[Problem to solve] Whenever a line in the data below includes the string "people", copy it out.

Collected data:

· · · · ·

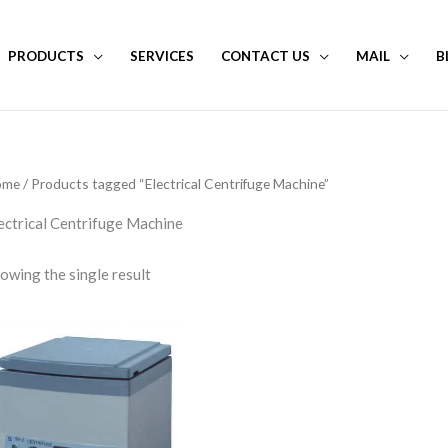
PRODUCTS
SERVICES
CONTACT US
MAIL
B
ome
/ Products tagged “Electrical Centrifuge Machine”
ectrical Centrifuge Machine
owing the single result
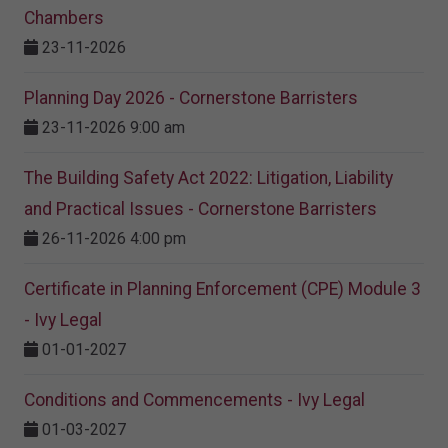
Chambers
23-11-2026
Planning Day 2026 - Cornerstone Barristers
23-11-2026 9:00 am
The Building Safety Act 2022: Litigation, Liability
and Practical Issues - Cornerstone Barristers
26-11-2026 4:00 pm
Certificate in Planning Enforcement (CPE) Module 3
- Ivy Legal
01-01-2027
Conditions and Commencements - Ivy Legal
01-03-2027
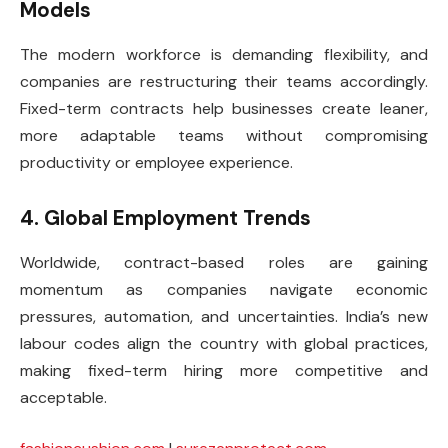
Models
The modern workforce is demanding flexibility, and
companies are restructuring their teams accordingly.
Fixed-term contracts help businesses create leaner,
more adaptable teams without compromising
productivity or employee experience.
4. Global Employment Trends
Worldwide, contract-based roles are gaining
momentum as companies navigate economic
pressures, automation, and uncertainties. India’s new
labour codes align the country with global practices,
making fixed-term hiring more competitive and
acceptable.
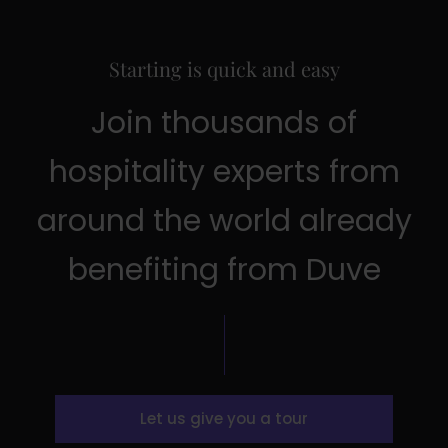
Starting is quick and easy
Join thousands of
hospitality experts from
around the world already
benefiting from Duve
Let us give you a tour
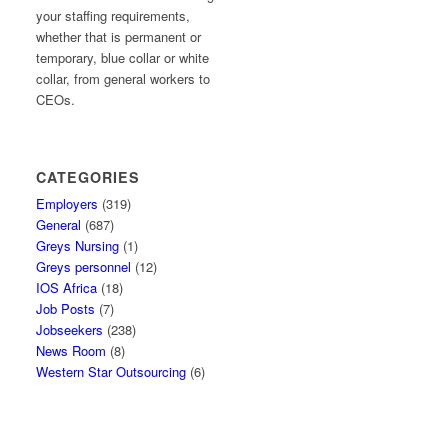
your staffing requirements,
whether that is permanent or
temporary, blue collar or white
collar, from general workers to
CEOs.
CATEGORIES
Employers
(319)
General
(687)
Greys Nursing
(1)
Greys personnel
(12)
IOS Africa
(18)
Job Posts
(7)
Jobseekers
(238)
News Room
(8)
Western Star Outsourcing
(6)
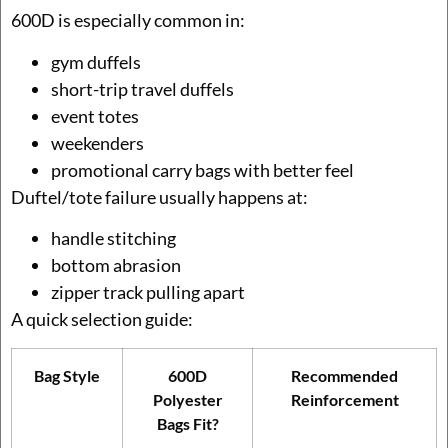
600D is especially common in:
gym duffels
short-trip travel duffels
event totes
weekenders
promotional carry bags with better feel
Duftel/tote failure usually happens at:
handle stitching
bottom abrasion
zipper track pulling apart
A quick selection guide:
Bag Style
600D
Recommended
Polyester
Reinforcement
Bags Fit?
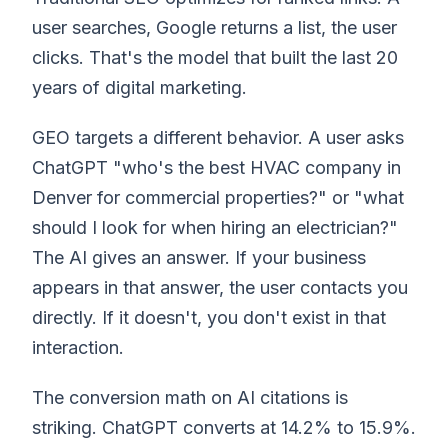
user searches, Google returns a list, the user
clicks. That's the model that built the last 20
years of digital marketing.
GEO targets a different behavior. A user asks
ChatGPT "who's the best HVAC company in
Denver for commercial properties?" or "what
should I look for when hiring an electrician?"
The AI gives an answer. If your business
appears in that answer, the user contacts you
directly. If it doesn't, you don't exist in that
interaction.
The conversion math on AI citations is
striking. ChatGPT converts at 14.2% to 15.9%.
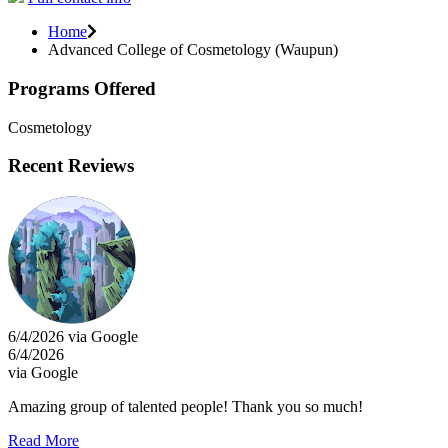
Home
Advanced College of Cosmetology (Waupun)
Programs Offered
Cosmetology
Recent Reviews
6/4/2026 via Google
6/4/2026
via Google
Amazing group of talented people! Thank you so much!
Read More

· · · · ·

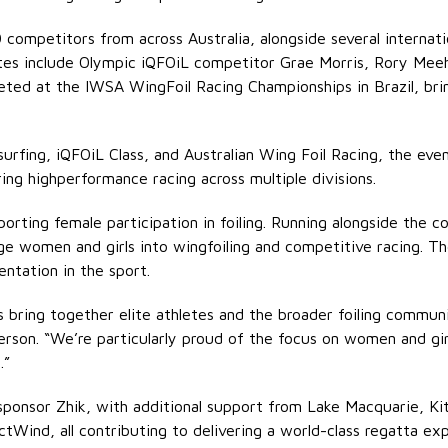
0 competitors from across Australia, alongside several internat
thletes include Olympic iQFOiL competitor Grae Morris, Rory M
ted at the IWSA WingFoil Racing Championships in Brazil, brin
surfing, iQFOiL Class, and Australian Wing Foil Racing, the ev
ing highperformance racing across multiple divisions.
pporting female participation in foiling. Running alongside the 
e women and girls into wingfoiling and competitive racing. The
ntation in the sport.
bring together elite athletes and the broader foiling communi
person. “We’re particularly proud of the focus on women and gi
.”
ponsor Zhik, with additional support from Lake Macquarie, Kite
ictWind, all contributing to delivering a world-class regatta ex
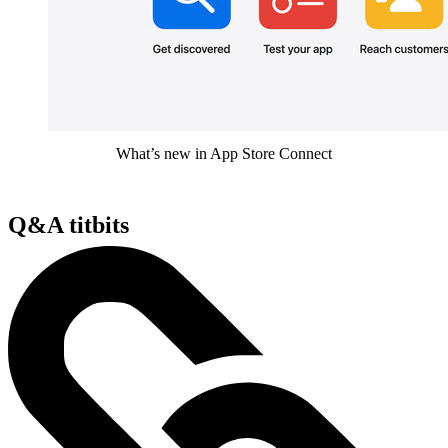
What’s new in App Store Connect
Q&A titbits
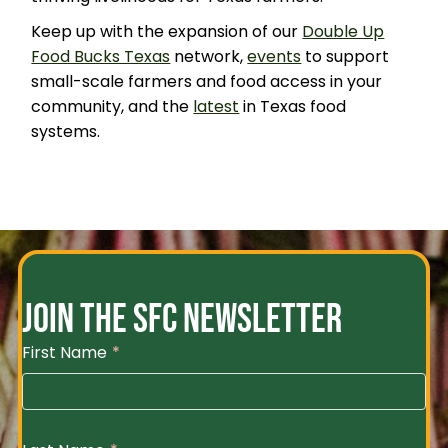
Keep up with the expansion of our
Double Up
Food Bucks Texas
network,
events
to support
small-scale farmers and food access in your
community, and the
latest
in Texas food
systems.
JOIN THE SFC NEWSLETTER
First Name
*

· · · · ·

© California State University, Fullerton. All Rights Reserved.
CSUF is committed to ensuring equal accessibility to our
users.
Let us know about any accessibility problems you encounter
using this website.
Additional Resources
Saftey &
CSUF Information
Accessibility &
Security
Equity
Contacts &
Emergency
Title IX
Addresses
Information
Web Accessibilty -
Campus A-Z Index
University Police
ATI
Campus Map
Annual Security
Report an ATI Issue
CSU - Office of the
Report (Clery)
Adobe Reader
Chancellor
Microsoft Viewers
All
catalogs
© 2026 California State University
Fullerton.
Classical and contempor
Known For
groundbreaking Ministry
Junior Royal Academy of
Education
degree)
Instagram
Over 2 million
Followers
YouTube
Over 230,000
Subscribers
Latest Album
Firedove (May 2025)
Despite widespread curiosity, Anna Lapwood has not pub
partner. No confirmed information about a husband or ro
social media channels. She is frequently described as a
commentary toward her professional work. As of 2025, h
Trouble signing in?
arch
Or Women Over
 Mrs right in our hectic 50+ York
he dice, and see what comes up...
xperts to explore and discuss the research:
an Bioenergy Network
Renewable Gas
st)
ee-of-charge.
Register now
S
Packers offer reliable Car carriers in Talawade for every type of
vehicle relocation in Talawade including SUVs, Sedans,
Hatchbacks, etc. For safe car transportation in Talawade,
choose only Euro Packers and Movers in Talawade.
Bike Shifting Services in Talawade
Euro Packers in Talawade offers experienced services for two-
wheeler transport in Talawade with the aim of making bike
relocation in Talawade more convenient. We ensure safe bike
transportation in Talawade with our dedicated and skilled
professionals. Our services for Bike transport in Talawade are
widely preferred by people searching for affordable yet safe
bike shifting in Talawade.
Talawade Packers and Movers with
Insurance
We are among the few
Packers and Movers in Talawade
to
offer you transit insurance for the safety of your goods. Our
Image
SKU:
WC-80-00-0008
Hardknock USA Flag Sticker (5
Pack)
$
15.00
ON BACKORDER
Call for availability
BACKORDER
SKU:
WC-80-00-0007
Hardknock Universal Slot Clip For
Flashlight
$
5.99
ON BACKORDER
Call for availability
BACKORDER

· · · · ·

[Result below]
Amazing group of talented people! Thank you so much!
widely preferred by people searching for affordable yet safe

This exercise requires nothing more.